● WORKING DATA:
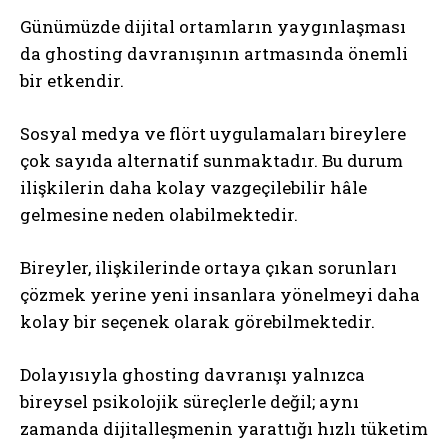
Günümüzde dijital ortamların yaygınlaşması
da ghosting davranışının artmasında önemli
bir etkendir.
Sosyal medya ve flört uygulamaları bireylere
çok sayıda alternatif sunmaktadır. Bu durum
ilişkilerin daha kolay vazgeçilebilir hâle
gelmesine neden olabilmektedir.
Bireyler, ilişkilerinde ortaya çıkan sorunları
çözmek yerine yeni insanlara yönelmeyi daha
kolay bir seçenek olarak görebilmektedir.
Dolayısıyla ghosting davranışı yalnızca
bireysel psikolojik süreçlerle değil; aynı
zamanda dijitalleşmenin yarattığı hızlı tüketim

● BRIEF: In your copy of the material, every word must match and no image should appear.

● ANSWER TO THE PROBLEM:
Günümüzde dijital ortamların yaygınlaşması
da ghosting davranışının artmasında önemli
bir etkendir.
Sosyal medya ve flört uygulamaları bireylere
çok sayıda alternatif sunmaktadır. Bu durum
ilişkilerin daha kolay vazgeçilebilir hâle
gelmesine neden olabilmektedir.
Bireyler, ilişkilerinde ortaya çıkan sorunları
çözmek yerine yeni insanlara yönelmeyi daha
kolay bir seçenek olarak görebilmektedir.
Dolayısıyla ghosting davranışı yalnızca
bireysel psikolojik süreçlerle değil; aynı
zamanda dijitalleşmenin yarattığı hızlı tüketim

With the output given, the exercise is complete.